Data shown ::
----------

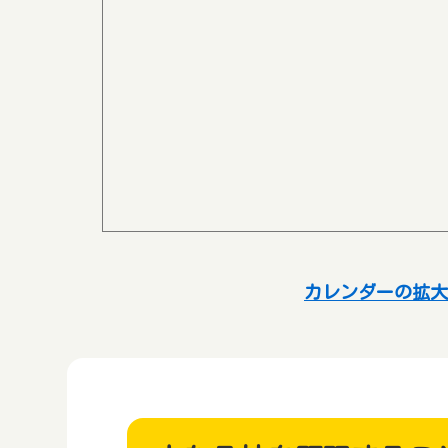
カレンダーの拡大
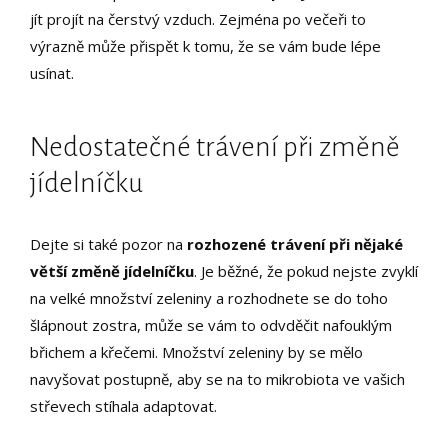
jít projít na čerstvý vzduch. Zejména po večeři to
výrazně může přispět k tomu, že se vám bude lépe
usínat.
Nedostatečné trávení při změně
jídelníčku
Dejte si také pozor na
rozhozené trávení při nějaké
větší změně jídelníčku
. Je běžné, že pokud nejste zvyklí
na velké množství zeleniny a rozhodnete se do toho
šlápnout zostra, může se vám to odvděčit nafouklým
břichem a křečemi. Množství zeleniny by se mělo
navyšovat postupně, aby se na to mikrobiota ve vašich
střevech stíhala adaptovat.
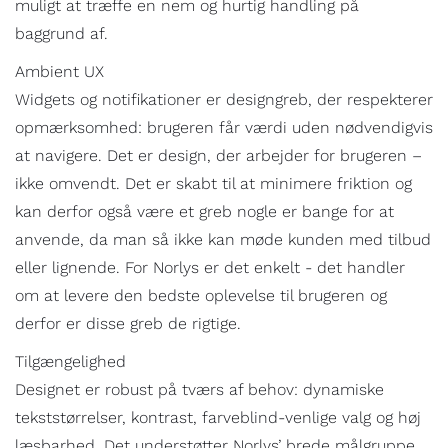
muligt at træffe en nem og hurtig handling på
baggrund af.
Ambient UX
Widgets og notifikationer er designgreb, der respekterer
opmærksomhed: brugeren får værdi uden nødvendigvis
at navigere. Det er design, der arbejder for brugeren –
ikke omvendt. Det er skabt til at minimere friktion og
kan derfor også være et greb nogle er bange for at
anvende, da man så ikke kan møde kunden med tilbud
eller lignende. For Norlys er det enkelt - det handler
om at levere den bedste oplevelse til brugeren og
derfor er disse greb de rigtige.
Tilgængelighed
Designet er robust på tværs af behov: dynamiske
tekststørrelser, kontrast, farveblind-venlige valg og høj
læsbarhed. Det understøtter Norlys’ brede målgruppe.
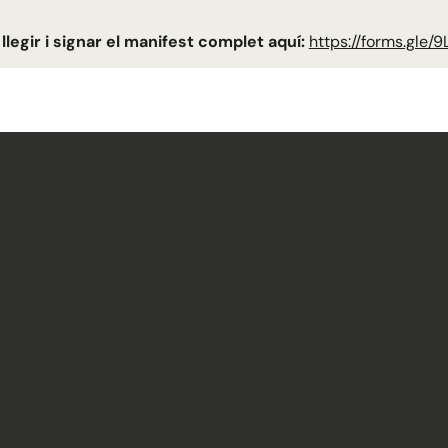
llegir i signar el manifest complet aquí:
https://forms.gle/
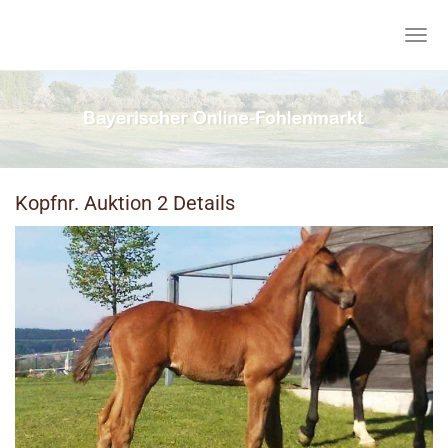
Skip
to
Togg
main
navig
content
Kopfnr. Auktion 2 Details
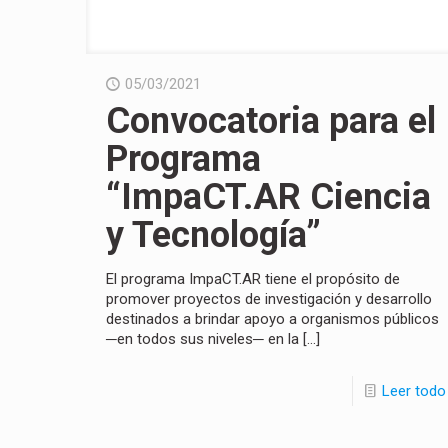
05/03/2021
Convocatoria para el
Programa
“ImpaCT.AR Ciencia
y Tecnología”
El programa ImpaCT.AR tiene el propósito de
promover proyectos de investigación y desarrollo
destinados a brindar apoyo a organismos públicos
─en todos sus niveles─ en la
[…]
Leer todo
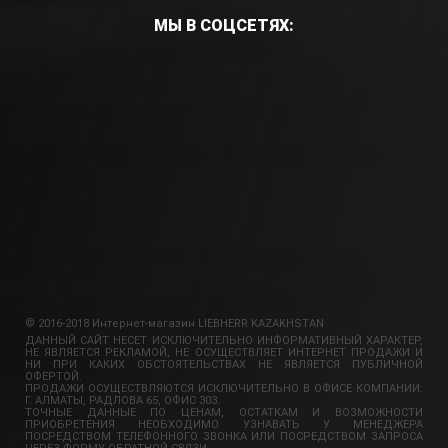
МЫ В СОЦСЕТЯХ:
© 2016-2018 Интернет-магазин LIEBHERR KAZAKHSTAN
ДАННЫЙ САЙТ НЕСЕТ ИСКЛЮЧИТЕЛЬНО ИНФОРМАТИВНЫЙ ХАРАКТЕР,
НЕ ЯВЛЯЕТСЯ РЕКЛАМОЙ, НЕ ОСУЩЕСТВЛЯЕТ ИНТЕРНЕТ ПРОДАЖИ И
НИ ПРИ КАКИХ ОБСТОЯТЕЛЬСТВАХ НЕ ЯВЛЯЕТСЯ ПУБЛИЧНОЙ
ОФЕРТОЙ.
ПРОДАЖИ ОСУЩЕСТВЛЯЮТСЯ ИСКЛЮЧИТЕЛЬНО В ОФИСЕ КОМПАНИИ:
Г. АЛМАТЫ, РАДЛОВА 65, ОФИС 303.
ТОЧНЫЕ ДАННЫЕ ПО ЦЕНАМ, ОСТАТКАМ И ВОЗМОЖНОСТИ
ПРИОБРЕТЕНИЯ НЕОБХОДИМО УЗНАВАТЬ У МЕНЕДЖЕРА
ПОСРЕДСТВОМ ТЕЛЕФОННОГО ЗВОНКА ИЛИ ПОСРЕДСТВОМ ЗАПРОСА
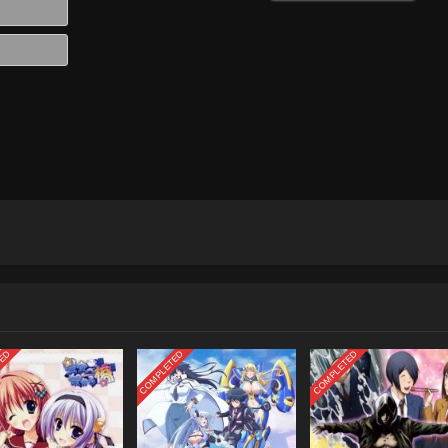
Email*
Website
TED
COMPLETED
COMPLETED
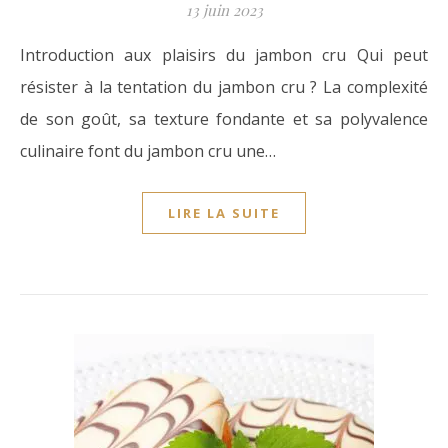
13 juin 2023
Introduction aux plaisirs du jambon cru Qui peut
résister à la tentation du jambon cru ? La complexité
de son goût, sa texture fondante et sa polyvalence
culinaire font du jambon cru une…
LIRE LA SUITE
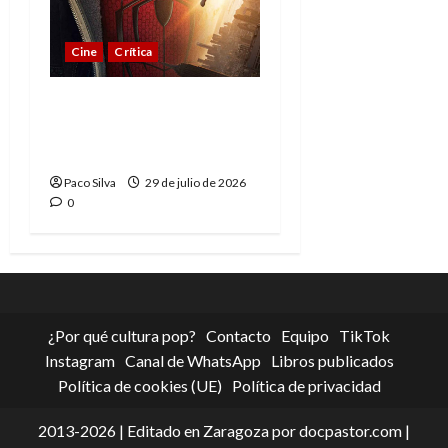
Cine
Crítica
Spider-Man: Brand New
Day, madurar es una
compleja aventura
Paco Silva
29 de julio de 2026
0
¿Por qué cultura pop?
Contacto
Equipo
TikTok
Instagram
Canal de WhatsApp
Libros publicados
Política de cookies (UE)
Política de privacidad
2013-2026 | Editado en Zaragoza por docpastor.com |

----------

Problem :: All that is needed is the span from the line with "ikke omvendt. Det" through the last line of the material above, reproduced exactly and free of pictures.

Problem solution ::
ikke omvendt. Det er skabt til at minimere friktion og
kan derfor også være et greb nogle er bange for at
anvende, da man så ikke kan møde kunden med tilbud
eller lignende. For Norlys er det enkelt - det handler
om at levere den bedste oplevelse til brugeren og
derfor er disse greb de rigtige.
Tilgængelighed
Designet er robust på tværs af behov: dynamiske
tekststørrelser, kontrast, farveblind-venlige valg og høj
læsbarhed. Det understøtter Norlys’ brede målgruppe.
llegir i signar el manifest complet aquí:
https://forms.gle/
Skip
to
Togg
main
navig
content
Kopfnr. Auktion 2 Details
05/03/2021
Convocatoria para el
Programa
“ImpaCT.AR Ciencia
y Tecnología”
El programa ImpaCT.AR tiene el propósito de
promover proyectos de investigación y desarrollo
destinados a brindar apoyo a organismos públicos
─en todos sus niveles─ en la
[…]
Leer todo
МЫ В СОЦСЕТЯХ:
© 2016-2018 Интернет-магазин LIEBHERR KAZAKHSTAN
ДАННЫЙ САЙТ НЕСЕТ ИСКЛЮЧИТЕЛЬНО ИНФОРМАТИВНЫЙ ХАРАКТЕР,
НЕ ЯВЛЯЕТСЯ РЕКЛАМОЙ, НЕ ОСУЩЕСТВЛЯЕТ ИНТЕРНЕТ ПРОДАЖИ И
НИ ПРИ КАКИХ ОБСТОЯТЕЛЬСТВАХ НЕ ЯВЛЯЕТСЯ ПУБЛИЧНОЙ
ОФЕРТОЙ.
ПРОДАЖИ ОСУЩЕСТВЛЯЮТСЯ ИСКЛЮЧИТЕЛЬНО В ОФИСЕ КОМПАНИИ:
Г. АЛМАТЫ, РАДЛОВА 65, ОФИС 303.
ТОЧНЫЕ ДАННЫЕ ПО ЦЕНАМ, ОСТАТКАМ И ВОЗМОЖНОСТИ
ПРИОБРЕТЕНИЯ НЕОБХОДИМО УЗНАВАТЬ У МЕНЕДЖЕРА
ПОСРЕДСТВОМ ТЕЛЕФОННОГО ЗВОНКА ИЛИ ПОСРЕДСТВОМ ЗАПРОСА
Email*
Website
TED
COMPLETED
COMPLETED
13 juin 2023
Introduction aux plaisirs du jambon cru Qui peut
résister à la tentation du jambon cru ? La complexité
de son goût, sa texture fondante et sa polyvalence
culinaire font du jambon cru une…
LIRE LA SUITE
Cine
Crítica
Spider-Man: Brand New
Day, madurar es una
compleja aventura
Paco Silva
29 de julio de 2026
0
¿Por qué cultura pop?
Contacto
Equipo
TikTok
Instagram
Canal de WhatsApp
Libros publicados
Política de cookies (UE)
Política de privacidad
2013-2026 | Editado en Zaragoza por docpastor.com |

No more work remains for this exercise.